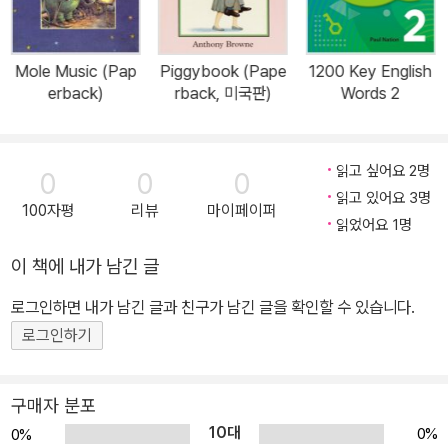
Mole Music (Pap
Piggybook (Pape
1200 Key English
erback)
rback, 미국판)
Words 2
읽고 싶어요 2명
0
0
0
읽고 있어요 3명
100자평
리뷰
마이페이퍼
읽었어요 1명
이 책에 내가 남긴 글
로그인하면 내가 남긴 글과 친구가 남긴 글을 확인할 수 있습니다.
로그인하기
구매자 분포
10대
0%
0%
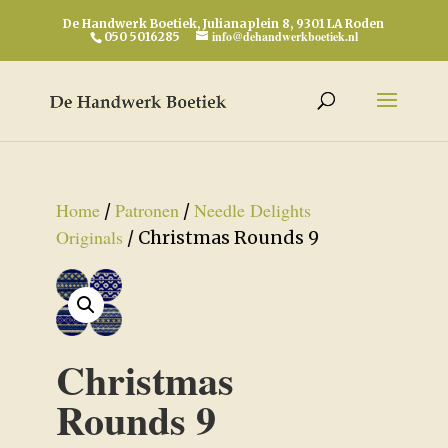
De Handwerk Boetiek, Julianaplein 8, 9301 LA Roden
info@dehandwerkboetiek.nl
050 5016285
Home
Patronen
Needle Delights
/
/
Originals
/ Christmas Rounds 9
Christmas
Rounds 9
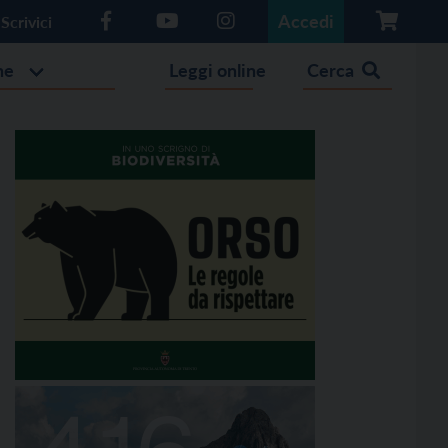
Accedi
Scrivici
he
Leggi online
Cerca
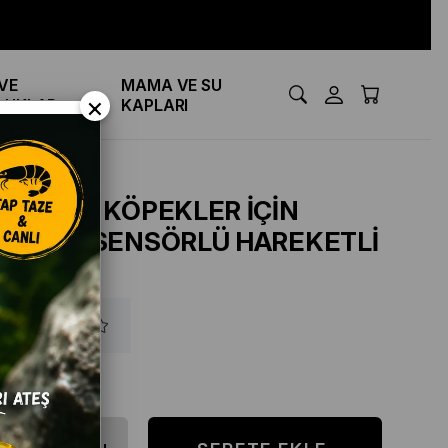
VE
MAMA VE SU
×
LUKLAR
KAPLARI
KEDİ VE KÖPEKLER İÇİN
ŞARZLI SENSÖRLÜ HAREKETLİ
TOP
₺350,00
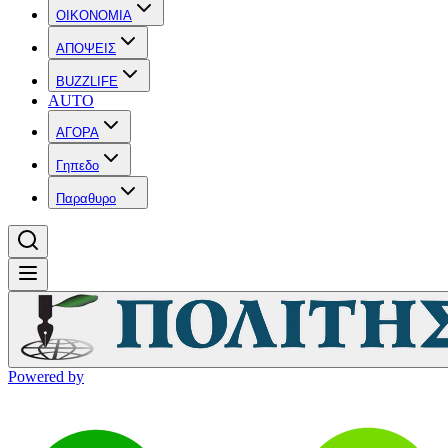
OIKONOMIA
ΑΠΟΨΕΙΣ
BUZZLIFE
AUTO
ΑΓΟΡΑ
Γηπεδο
Παραθυρο
Powered by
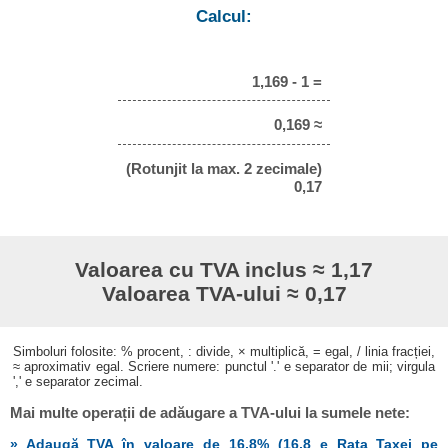
Calcul:
1,169 - 1 =
0,169 ≈
(Rotunjit la max. 2 zecimale)
0,17
Valoarea cu TVA inclus ≈ 1,17
Valoarea TVA-ului ≈ 0,17
Simboluri folosite: % procent, : divide, × multiplică, = egal, / linia fracției,
≈ aproximativ egal. Scriere numere: punctul '.' e separator de mii; virgula
',' e separator zecimal.
Mai multe operații de adăugare a TVA-ului la sumele nete:
» Adaugă TVA în valoare de 16,8% (16,8 e Rata Taxei pe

···

- [Exercise instructions]: The word "separator" appears in some lines of the data. Copy every one of those lines.

- [The answer]:
≈ aproximativ egal. Scriere numere: punctul '.' e separator de mii; virgula
',' e separator zecimal.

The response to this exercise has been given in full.